PROBLEM DESCRIPTION:
Your reproduction of the entries should be exact and should contain no pictures.

AVAILABLE RECORDS:
======
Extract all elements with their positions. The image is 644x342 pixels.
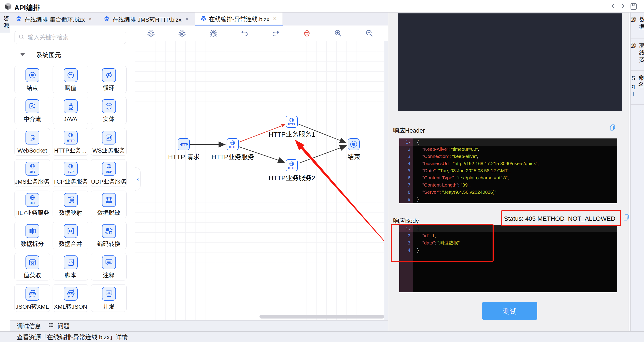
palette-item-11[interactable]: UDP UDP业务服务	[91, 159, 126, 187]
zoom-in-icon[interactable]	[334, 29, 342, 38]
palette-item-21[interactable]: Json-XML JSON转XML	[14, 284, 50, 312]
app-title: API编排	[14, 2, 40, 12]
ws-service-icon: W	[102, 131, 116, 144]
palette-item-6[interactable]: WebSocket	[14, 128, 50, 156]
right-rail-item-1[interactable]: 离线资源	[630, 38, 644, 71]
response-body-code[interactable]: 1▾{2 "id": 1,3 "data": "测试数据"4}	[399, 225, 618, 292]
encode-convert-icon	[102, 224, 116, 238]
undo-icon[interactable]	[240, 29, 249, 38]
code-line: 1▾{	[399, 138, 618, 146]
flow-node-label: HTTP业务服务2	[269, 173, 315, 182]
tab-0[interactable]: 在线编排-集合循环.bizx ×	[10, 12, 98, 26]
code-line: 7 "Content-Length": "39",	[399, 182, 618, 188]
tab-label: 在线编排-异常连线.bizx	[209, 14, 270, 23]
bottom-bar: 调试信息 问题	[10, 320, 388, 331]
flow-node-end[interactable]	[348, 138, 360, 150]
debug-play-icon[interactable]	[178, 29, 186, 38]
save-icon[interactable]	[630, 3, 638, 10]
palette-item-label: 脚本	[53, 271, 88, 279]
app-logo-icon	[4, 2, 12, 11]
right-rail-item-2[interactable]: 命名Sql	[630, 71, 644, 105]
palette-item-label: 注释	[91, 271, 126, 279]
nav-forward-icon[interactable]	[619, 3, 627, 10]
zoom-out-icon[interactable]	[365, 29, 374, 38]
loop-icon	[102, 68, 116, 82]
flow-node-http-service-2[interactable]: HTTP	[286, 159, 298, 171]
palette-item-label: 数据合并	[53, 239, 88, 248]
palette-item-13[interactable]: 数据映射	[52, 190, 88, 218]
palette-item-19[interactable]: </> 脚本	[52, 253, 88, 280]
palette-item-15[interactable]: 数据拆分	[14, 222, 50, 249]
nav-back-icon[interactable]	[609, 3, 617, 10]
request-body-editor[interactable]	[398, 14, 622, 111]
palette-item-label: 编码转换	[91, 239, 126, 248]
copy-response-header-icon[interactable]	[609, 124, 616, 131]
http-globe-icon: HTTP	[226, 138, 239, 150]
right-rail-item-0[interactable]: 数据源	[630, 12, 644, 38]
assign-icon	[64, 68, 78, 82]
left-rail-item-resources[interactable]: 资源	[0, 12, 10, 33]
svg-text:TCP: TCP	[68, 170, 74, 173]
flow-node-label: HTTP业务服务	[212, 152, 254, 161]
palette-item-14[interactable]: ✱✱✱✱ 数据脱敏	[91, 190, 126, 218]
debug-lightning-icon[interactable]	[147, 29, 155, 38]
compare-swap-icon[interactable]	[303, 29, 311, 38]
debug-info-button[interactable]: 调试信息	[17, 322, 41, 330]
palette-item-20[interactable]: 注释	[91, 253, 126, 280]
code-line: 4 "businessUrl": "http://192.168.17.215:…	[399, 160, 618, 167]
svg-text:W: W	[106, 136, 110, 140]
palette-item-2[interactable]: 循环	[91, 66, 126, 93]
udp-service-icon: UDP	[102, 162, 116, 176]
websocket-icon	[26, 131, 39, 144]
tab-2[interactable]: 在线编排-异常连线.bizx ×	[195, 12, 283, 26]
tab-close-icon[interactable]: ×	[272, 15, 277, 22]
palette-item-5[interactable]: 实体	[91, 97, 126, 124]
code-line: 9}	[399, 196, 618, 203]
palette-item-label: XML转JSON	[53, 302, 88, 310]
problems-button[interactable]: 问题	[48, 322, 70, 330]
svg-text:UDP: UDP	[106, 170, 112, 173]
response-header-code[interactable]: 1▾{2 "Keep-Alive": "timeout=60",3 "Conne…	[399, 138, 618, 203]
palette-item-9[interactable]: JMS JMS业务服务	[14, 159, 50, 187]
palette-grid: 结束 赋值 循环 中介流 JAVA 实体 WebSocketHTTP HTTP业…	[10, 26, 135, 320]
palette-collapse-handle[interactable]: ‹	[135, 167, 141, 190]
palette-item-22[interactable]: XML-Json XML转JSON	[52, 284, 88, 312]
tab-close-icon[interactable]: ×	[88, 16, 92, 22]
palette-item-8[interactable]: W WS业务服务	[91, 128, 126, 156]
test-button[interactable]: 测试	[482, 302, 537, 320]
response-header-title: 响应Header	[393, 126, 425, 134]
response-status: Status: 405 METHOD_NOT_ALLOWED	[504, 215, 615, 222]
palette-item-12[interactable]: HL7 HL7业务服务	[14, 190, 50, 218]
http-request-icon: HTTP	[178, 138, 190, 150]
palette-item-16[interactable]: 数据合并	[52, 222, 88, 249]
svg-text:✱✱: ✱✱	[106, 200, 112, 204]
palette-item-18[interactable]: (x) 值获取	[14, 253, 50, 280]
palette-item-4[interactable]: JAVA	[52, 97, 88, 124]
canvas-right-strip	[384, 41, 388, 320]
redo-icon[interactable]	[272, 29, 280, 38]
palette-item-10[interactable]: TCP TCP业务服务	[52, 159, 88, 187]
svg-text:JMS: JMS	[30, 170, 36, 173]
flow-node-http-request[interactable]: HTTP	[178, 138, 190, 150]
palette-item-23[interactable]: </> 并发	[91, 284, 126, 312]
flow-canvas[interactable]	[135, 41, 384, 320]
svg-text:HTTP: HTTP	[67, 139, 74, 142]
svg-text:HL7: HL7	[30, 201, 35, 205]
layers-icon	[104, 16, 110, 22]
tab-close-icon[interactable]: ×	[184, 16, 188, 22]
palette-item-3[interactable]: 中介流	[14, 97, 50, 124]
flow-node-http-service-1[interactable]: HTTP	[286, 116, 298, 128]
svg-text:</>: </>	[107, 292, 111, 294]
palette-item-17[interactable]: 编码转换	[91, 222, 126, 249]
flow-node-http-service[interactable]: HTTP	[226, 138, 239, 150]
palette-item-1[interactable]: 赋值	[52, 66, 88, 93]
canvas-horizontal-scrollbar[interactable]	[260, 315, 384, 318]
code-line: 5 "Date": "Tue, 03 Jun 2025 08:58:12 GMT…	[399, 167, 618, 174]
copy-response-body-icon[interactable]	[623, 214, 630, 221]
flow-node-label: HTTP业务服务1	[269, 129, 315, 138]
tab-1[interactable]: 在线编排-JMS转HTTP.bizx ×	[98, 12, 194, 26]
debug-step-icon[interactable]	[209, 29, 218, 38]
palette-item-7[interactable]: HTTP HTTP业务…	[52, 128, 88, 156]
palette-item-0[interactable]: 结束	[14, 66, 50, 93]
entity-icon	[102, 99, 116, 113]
======
SOLVED PROBLEM:
Extract all elements with their positions. The image is 644x342 pixels.
palette-item-11[interactable]: UDP UDP业务服务	[91, 159, 126, 187]
zoom-in-icon[interactable]	[334, 29, 342, 38]
palette-item-21[interactable]: Json-XML JSON转XML	[14, 284, 50, 312]
app-title: API编排	[14, 2, 40, 12]
ws-service-icon: W	[102, 131, 116, 144]
palette-item-6[interactable]: WebSocket	[14, 128, 50, 156]
right-rail-item-1[interactable]: 离线资源	[630, 38, 644, 71]
response-body-code[interactable]: 1▾{2 "id": 1,3 "data": "测试数据"4}	[399, 225, 618, 292]
encode-convert-icon	[102, 224, 116, 238]
undo-icon[interactable]	[240, 29, 249, 38]
code-line: 1▾{	[399, 138, 618, 146]
flow-node-label: HTTP业务服务2	[269, 173, 315, 182]
tab-0[interactable]: 在线编排-集合循环.bizx ×	[10, 12, 98, 26]
code-line: 7 "Content-Length": "39",	[399, 182, 618, 188]
tab-label: 在线编排-异常连线.bizx	[209, 14, 270, 23]
bottom-bar: 调试信息 问题	[10, 320, 388, 331]
flow-node-end[interactable]	[348, 138, 360, 150]
debug-play-icon[interactable]	[178, 29, 186, 38]
save-icon[interactable]	[630, 3, 638, 10]
palette-item-label: 脚本	[53, 271, 88, 279]
app-logo-icon	[4, 2, 12, 11]
right-rail-item-2[interactable]: 命名Sql	[630, 71, 644, 105]
palette-item-label: 注释	[91, 271, 126, 279]
nav-forward-icon[interactable]	[619, 3, 627, 10]
zoom-out-icon[interactable]	[365, 29, 374, 38]
loop-icon	[102, 68, 116, 82]
flow-node-http-service-2[interactable]: HTTP	[286, 159, 298, 171]
palette-item-label: 数据合并	[53, 239, 88, 248]
palette-item-13[interactable]: 数据映射	[52, 190, 88, 218]
palette-item-19[interactable]: </> 脚本	[52, 253, 88, 280]
palette-item-15[interactable]: 数据拆分	[14, 222, 50, 249]
nav-back-icon[interactable]	[609, 3, 617, 10]
request-body-editor[interactable]	[398, 14, 622, 111]
palette-item-label: 编码转换	[91, 239, 126, 248]
copy-response-header-icon[interactable]	[609, 124, 616, 131]
http-globe-icon: HTTP	[226, 138, 239, 150]
right-rail-item-0[interactable]: 数据源	[630, 12, 644, 38]
assign-icon	[64, 68, 78, 82]
left-rail-item-resources[interactable]: 资源	[0, 12, 10, 33]
svg-text:TCP: TCP	[68, 170, 74, 173]
flow-node-label: HTTP业务服务	[212, 152, 254, 161]
palette-item-14[interactable]: ✱✱✱✱ 数据脱敏	[91, 190, 126, 218]
debug-lightning-icon[interactable]	[147, 29, 155, 38]
compare-swap-icon[interactable]	[303, 29, 311, 38]
debug-info-button[interactable]: 调试信息	[17, 322, 41, 330]
palette-item-20[interactable]: 注释	[91, 253, 126, 280]
code-line: 4 "businessUrl": "http://192.168.17.215:…	[399, 160, 618, 167]
svg-text:W: W	[106, 136, 110, 140]
palette-item-2[interactable]: 循环	[91, 66, 126, 93]
udp-service-icon: UDP	[102, 162, 116, 176]
websocket-icon	[26, 131, 39, 144]
tab-2[interactable]: 在线编排-异常连线.bizx ×	[195, 12, 283, 26]
tab-close-icon[interactable]: ×	[272, 15, 277, 22]
palette-item-5[interactable]: 实体	[91, 97, 126, 124]
code-line: 9}	[399, 196, 618, 203]
palette-item-label: XML转JSON	[53, 302, 88, 310]
problems-button[interactable]: 问题	[48, 322, 70, 330]
svg-text:UDP: UDP	[106, 170, 112, 173]
response-header-code[interactable]: 1▾{2 "Keep-Alive": "timeout=60",3 "Conne…	[399, 138, 618, 203]
palette-item-9[interactable]: JMS JMS业务服务	[14, 159, 50, 187]
palette-grid: 结束 赋值 循环 中介流 JAVA 实体 WebSocketHTTP HTTP业…	[10, 26, 135, 320]
palette-collapse-handle[interactable]: ‹	[135, 167, 141, 190]
palette-item-22[interactable]: XML-Json XML转JSON	[52, 284, 88, 312]
tab-close-icon[interactable]: ×	[88, 16, 92, 22]
palette-item-8[interactable]: W WS业务服务	[91, 128, 126, 156]
test-button[interactable]: 测试	[482, 302, 537, 320]
response-header-title: 响应Header	[393, 126, 425, 134]
response-status: Status: 405 METHOD_NOT_ALLOWED	[504, 215, 615, 222]
palette-item-12[interactable]: HL7 HL7业务服务	[14, 190, 50, 218]
http-request-icon: HTTP	[178, 138, 190, 150]
palette-item-16[interactable]: 数据合并	[52, 222, 88, 249]
svg-text:✱✱: ✱✱	[106, 200, 112, 204]
palette-item-18[interactable]: (x) 值获取	[14, 253, 50, 280]
palette-item-4[interactable]: JAVA	[52, 97, 88, 124]
canvas-right-strip	[384, 41, 388, 320]
redo-icon[interactable]	[272, 29, 280, 38]
palette-item-10[interactable]: TCP TCP业务服务	[52, 159, 88, 187]
svg-text:JMS: JMS	[30, 170, 36, 173]
flow-node-http-request[interactable]: HTTP	[178, 138, 190, 150]
palette-item-23[interactable]: </> 并发	[91, 284, 126, 312]
flow-canvas[interactable]	[135, 41, 384, 320]
svg-text:HTTP: HTTP	[67, 139, 74, 142]
svg-text:HL7: HL7	[30, 201, 35, 205]
layers-icon	[104, 16, 110, 22]
tab-close-icon[interactable]: ×	[184, 16, 188, 22]
palette-item-3[interactable]: 中介流	[14, 97, 50, 124]
flow-node-http-service-1[interactable]: HTTP	[286, 116, 298, 128]
svg-text:</>: </>	[107, 292, 111, 294]
palette-item-17[interactable]: 编码转换	[91, 222, 126, 249]
flow-node-http-service[interactable]: HTTP	[226, 138, 239, 150]
palette-item-1[interactable]: 赋值	[52, 66, 88, 93]
canvas-horizontal-scrollbar[interactable]	[260, 315, 384, 318]
code-line: 5 "Date": "Tue, 03 Jun 2025 08:58:12 GMT…	[399, 167, 618, 174]
copy-response-body-icon[interactable]	[623, 214, 630, 221]
flow-node-label: HTTP业务服务1	[269, 129, 315, 138]
tab-1[interactable]: 在线编排-JMS转HTTP.bizx ×	[98, 12, 194, 26]
debug-step-icon[interactable]	[209, 29, 218, 38]
palette-item-7[interactable]: HTTP HTTP业务…	[52, 128, 88, 156]
palette-item-0[interactable]: 结束	[14, 66, 50, 93]
entity-icon	[102, 99, 116, 113]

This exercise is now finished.